Chamber-of-Darkness-5
I’m back from the comic shop this week and I got eight new comics.

  • Pretty Deadly – 1
  • Velvet – 1
  • Satellite Sam – 4
  • Clone – 11
  • Dark Horse Presents – 29
  • Harbinger – 17
  • The Massive – 16
  • Mind MGMT – 16
  • This week’s comic book cover to look at and examine is “Chamber of Darkness” #5 published by Marvel in 1970. Jack Kirby does the pencils and Bill Everett does the inks. You generally can’t go wrong with a Kirby cover but I find this one extra fun. Everett on the inks makes it especially lush.

    First off I like the image of the monster walking right through the wall. That’s not an easy thing to pull off and here it’s done perfectly. The guy at the bottom recoiling in fear is nicely done too. There is a lot of Everett in that guy’s face of fear. It’s a composition that’s unusual. You hardly ever see a large character on the bottom of a cover looking up. That monster is practically stepping on him. I think that composition is what draws me most to this comic. I also like the decorative elements that are on the wall. From the dragons to the bricks to the repeating design elements it’s all good stuff.

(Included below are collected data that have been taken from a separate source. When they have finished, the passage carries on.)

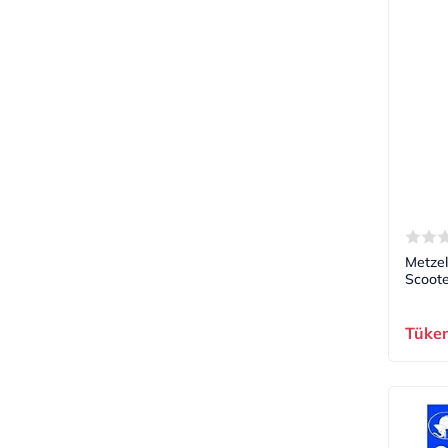
Metzel
Scoote
Tüke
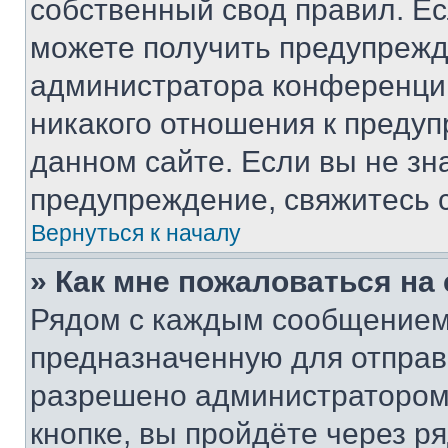
собственный свод правил. Е
можете получить предупрежде
администратора конференции
никакого отношения к преду
данном сайте. Если вы не зна
предупреждение, свяжитесь 
Вернуться к началу
» Как мне пожаловаться н
Рядом с каждым сообщением 
предназначенную для отправк
разрешено администратором
кнопке, вы пройдёте через р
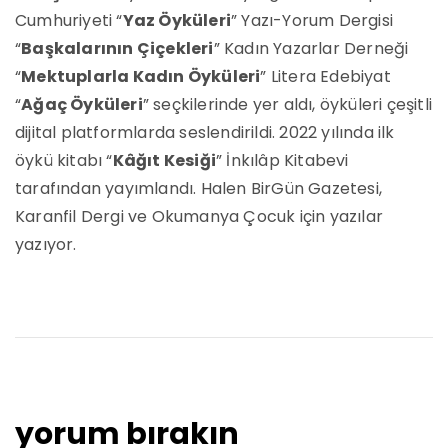
Cumhuriyeti “
Yaz Öyküleri
” Yazı-Yorum Dergisi
“
Başkalarının Çiçekleri
” Kadın Yazarlar Derneği
“
Mektuplarla Kadın Öyküleri
” Litera Edebiyat
“
Ağaç Öyküleri
” seçkilerinde yer aldı, öyküleri çeşitli
dijital platformlarda seslendirildi. 2022 yılında ilk
öykü kitabı “
Kâğıt Kesiği
” İnkılâp Kitabevi
tarafından yayımlandı. Halen BirGün Gazetesi,
Karanfil Dergi ve Okumanya Çocuk için yazılar
yazıyor.
yorum bırakın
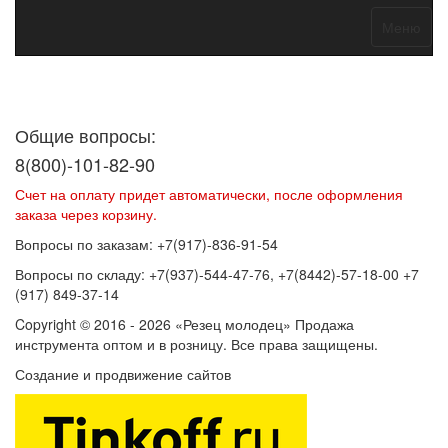
Меню
Договор оферты
Политика конфиденциальности
Согласие на
обработку персональных данных
Общие вопросы:
8(800)-101-82-90
Счет на оплату придет автоматически, после оформления
заказа через корзину.
Вопросы по заказам: +7(917)-836-91-54
Вопросы по складу: +7(937)-544-47-76, +7(8442)-57-18-00 +7
(917) 849-37-14
Copyright © 2016 - 2026 «Резец молодец» Продажа
инструмента оптом и в розницу. Все права защищены.
Создание и продвижение сайтов
SEOVolga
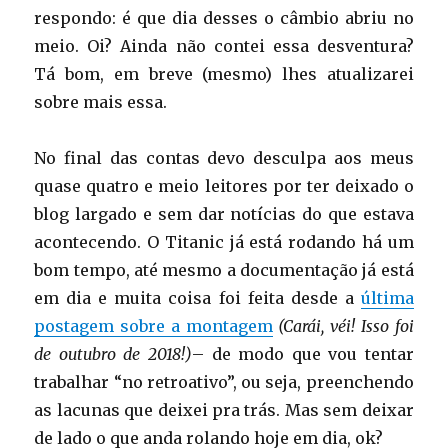
respondo: é que dia desses o câmbio abriu no
meio. Oi? Ainda não contei essa desventura?
Tá bom, em breve (mesmo) lhes atualizarei
sobre mais essa.
No final das contas devo desculpa aos meus
quase quatro e meio leitores por ter deixado o
blog largado e sem dar notícias do que estava
acontecendo. O Titanic já está rodando há um
bom tempo, até mesmo a documentação já está
em dia e muita coisa foi feita desde a
última
postagem sobre a montagem
(Carái, véi! Isso foi
de outubro de 2018!)
– de modo que vou tentar
trabalhar “no retroativo”, ou seja, preenchendo
as lacunas que deixei pra trás. Mas sem deixar
de lado o que anda rolando hoje em dia, ok?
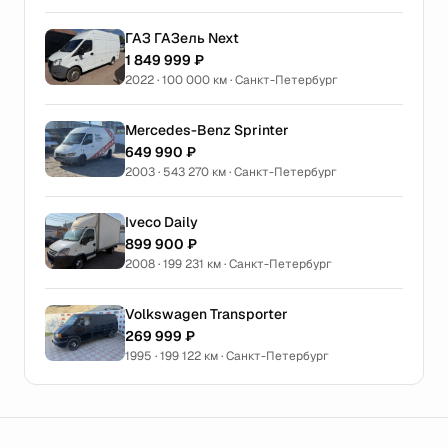
ГАЗ ГАЗель Next
1 849 999 ₽
2022 · 100 000 км · Санкт-Петербург
Mercedes-Benz Sprinter
649 990 ₽
2003 · 543 270 км · Санкт-Петербург
Iveco Daily
899 900 ₽
2008 · 199 231 км · Санкт-Петербург
Volkswagen Transporter
269 999 ₽
1995 · 199 122 км · Санкт-Петербург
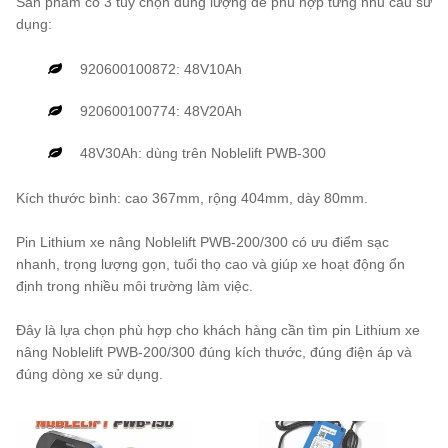
Sản phẩm có 3 tùy chọn dung lượng để phù hợp từng nhu cầu sử
dụng:
920600100872: 48V10Ah
920600100774: 48V20Ah
48V30Ah: dùng trên Noblelift PWB-300
Kích thước bình: cao 367mm, rộng 404mm, dày 80mm.
Pin Lithium xe nâng Noblelift PWB-200/300 có ưu điểm sạc
nhanh, trọng lượng gọn, tuổi thọ cao và giúp xe hoạt động ổn
định trong nhiều môi trường làm việc.
Đây là lựa chọn phù hợp cho khách hàng cần tìm pin Lithium xe
nâng Noblelift PWB-200/300 đúng kích thước, đúng điện áp và
đúng dòng xe sử dụng.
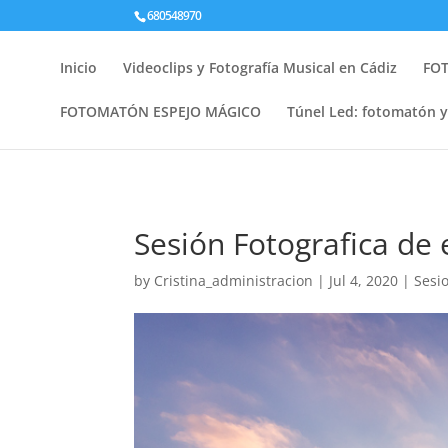
680548970
Inicio
Videoclips y Fotografía Musical en Cádiz
FOT
FOTOMATÓN ESPEJO MÁGICO
Túnel Led: fotomatón 
Sesión Fotografica de
by
Cristina_administracion
|
Jul 4, 2020
|
Sesi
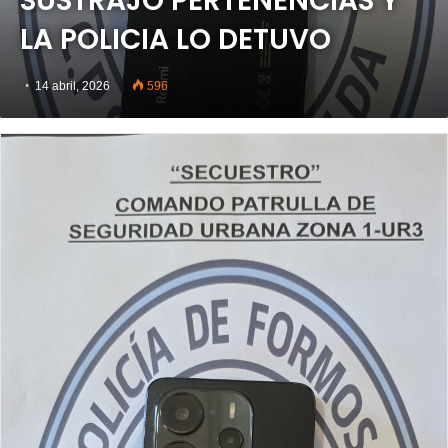
SUSTRAJO PERTENENCIAS Y
LA POLICIA LO DETUVO
14 abril, 2026
596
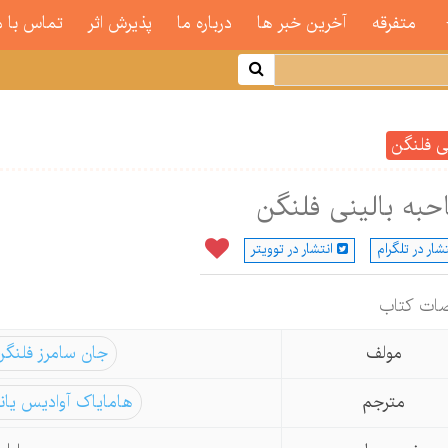
متفرقه
آخرین خبر ها
درباره ما
پذیرش اثر
تماس با م
ی فلنگن
به بالینی فلنگن
تشار در تلگرام
انتشار در توویتر
ات كتاب
مولف
جان سامرز فلنگن
مترجم
هامایاک آوادیس یا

    The colors here are unusual but I like them. It reverses the normal warm/cool order by putting the hot colors in back and the cool colors in front. That orange wall brings me in like a bull’s eye in the middle of the cover. The logo stands out in white against a deep purple box on top of a full strength red background. Not to mention green areas on either side of the logo. That is just crazy. None of it should work but it all does. The blue of the man on the bottom even grounds the whole thing. I find the color remarkable.

    There is a lot more type on this cover than it needs but that’s okay because the cover is trying for over-the-top. In the cover’s story it’s capturing a chaotic moment and all that type in different color and styles adds to the chaos in a good way. There is black, white, yellow, and red type on this cover. You don’t see that all the time and for good reason. But here it works.

    I like the story, I like the drawing, I like the color, I like execution. How much more could I ask from a cover?